Projektmanagement, Ausbildereignung, Datenanalyst, Sales- und Marketingmanager – wer seinen Mitarbeitern digitale Weiterbildung im Unternehmen anbieten möchte, braucht dazu keine eigene Lernplattform.

Immer mehr Weiterbildungsakademien bieten von der gebrandeten „Corporate University“ bis zum einzelnen Online-Kurs digitale Lerninhalte und ganze Ausbildungsgänge an, die man in die eigene Weiterbildungsstrategie integrieren kann.

Insbesondere kleine Unternehmen hätten bei digitalem Lernen Nachholbedarf, schrieb das Institut der Deutschen Wirtschaft zur Weiterbildungserhebung 2018. Als Gründe identifizierten die Wissenschaftler unter anderem, dass entsprechend qualifiziertes Personal fehle und nicht genügend Mitarbeiter vorhanden seien, damit sich die Investition in maßgeschneiderte Lösungen lohne. Ihr Vorschlag, unternehmensübergreifende Kooperationen zu bilden, um  Weiterbildungsmodule gemeinsam zu entwickeln, ist so aufwendig und häufig langwierig, dass sich der Bedarf schneller überholt haben könnte als Ergebnisse vorliegen. Eine schnellere Lösung mit vielen Vorteilen sind Online-Lernplattformen mit einem qualitativ hochwertigen Angebot, die sich speziell an Unternehmen richten. Damit können Mitarbeiter überall und jederzeit auf Lerninhalte zugreifen, die zudem überprüft sind und keine hohen Investitionen erfordern.
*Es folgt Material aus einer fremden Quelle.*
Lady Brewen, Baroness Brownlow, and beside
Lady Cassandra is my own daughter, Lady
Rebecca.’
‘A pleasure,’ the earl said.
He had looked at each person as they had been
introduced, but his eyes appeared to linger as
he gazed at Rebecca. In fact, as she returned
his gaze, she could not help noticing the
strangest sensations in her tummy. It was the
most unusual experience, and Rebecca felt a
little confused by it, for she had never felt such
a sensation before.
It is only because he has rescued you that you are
Externe Lern-Labore nutzen

Das Start-up StackFuel etwa hat sich gezielt auf die Online-Weiterbildung von Datenspezialisten eingerichtet, die für die Digitalisierung von Unternehmen dringend gesucht werden, aber nicht in ausreichender Zahl am Markt vorhanden sind. In diesem Bereich stellt die Weiterbildung eigener Mitarbeiter  besondere Anforderungen an eine digitale Lernplattform, denn nur, wenn diese über eine interaktive Programmierumgebung und industrierelevante Datensets verfügt, kann das zuvor in Videos und Webinaren gelernte Wissen auch in einem geschützten Bereich geübt werden. So ein spezialisiertes Data Lab einschließlich Experten selbst vorzuhalten, können sich Unternehmen sparen, die ihre Mitarbeiter über StackFuel weiterbilden. Auch die Betreuung der Lerner ist gewährleistet. Sie können ihre Fragen zur Online-Weiterbildung direkt per Mail oder online an den Weiterbildungsanbieter richten.
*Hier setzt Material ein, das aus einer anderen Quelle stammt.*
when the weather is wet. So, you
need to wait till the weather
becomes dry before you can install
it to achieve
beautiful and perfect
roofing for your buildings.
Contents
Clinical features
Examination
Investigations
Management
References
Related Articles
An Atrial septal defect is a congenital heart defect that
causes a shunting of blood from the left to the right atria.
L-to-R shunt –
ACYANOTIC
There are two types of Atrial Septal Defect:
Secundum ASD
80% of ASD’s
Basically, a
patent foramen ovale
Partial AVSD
Fachkräftemangel mit Online-Recruiting entgegenwirken

Ein ähnlich wichtiges, wenn auch Nischen-Thema, ist das Online-Recruiting. Selbst kleinste Unternehmen setzen mittlerweile darauf, ihre Mitarbeiter aktiv online zu suchen und zu finden. Die digitale Welt der Businessnetzwerke und Stellenportale im Internet erfordert nicht nur zu wissen, wen man eigentlich sucht, sondern die Suche auch zielgenau zu gestalten und zu bewerben. Hier sind Marketingkompetenzen ebenso gefragt wie Social Media und IT-Kenntnisse. Das sind sehr spezielle Lerninhalte, die in dem hoch dynamischen Umfeld des World Wide Web zudem ständig aktualisiert und erweitert werden müssen. Die Spezialisten von  Digital Recruiter zum Beispiel bieten für Unternehmen Jahreslizenzen an, die den Teilnehmern der Online-Weiterbildung uneingeschränkten Zugang auf rund 40 Stunden  Lerninhalten in Form von Video-Tutorials und Micro-Lerneinheiten bieten.

Ausbildung fördern

Wenn sich schon Auszubildenden im Handwerk und Gewerbe online auf Prüfungen vorbereiten, können das auch Ausbilder, zum Beispiel über die Online-Lernplattform der eCademy. Der Anbieter hat gemeinsam mit der Bildungs GmbH des Deutschen Industrie- und Handelskammertags DIHK entsprechende Lerninhalte entwickelt, die entweder über die  Lernplattform der eCademy direkt am Arbeitsplatz oder über ein mobiles Endgerät genutzt werden können. Die Lerninhalte sind so gestaltet, dass der Lerner bei Interesse auch tiefer ins Thema gehen kann und sich zum Beispiel relevante Gesetzestexte und unterstützende Informationen ansehen kann. Ob das Lernen erfolgreich war, zeigt eine „Lernampel“ und gegen Prüfungsangst hilft eine Prüfungssimulation, bei der sogar Noten verteilt werden. Das Lizenzmodell, eine Lizenz pro Lerner, umfasst auch die Smartphone-App, mit der online oder offline gelernt werden kann.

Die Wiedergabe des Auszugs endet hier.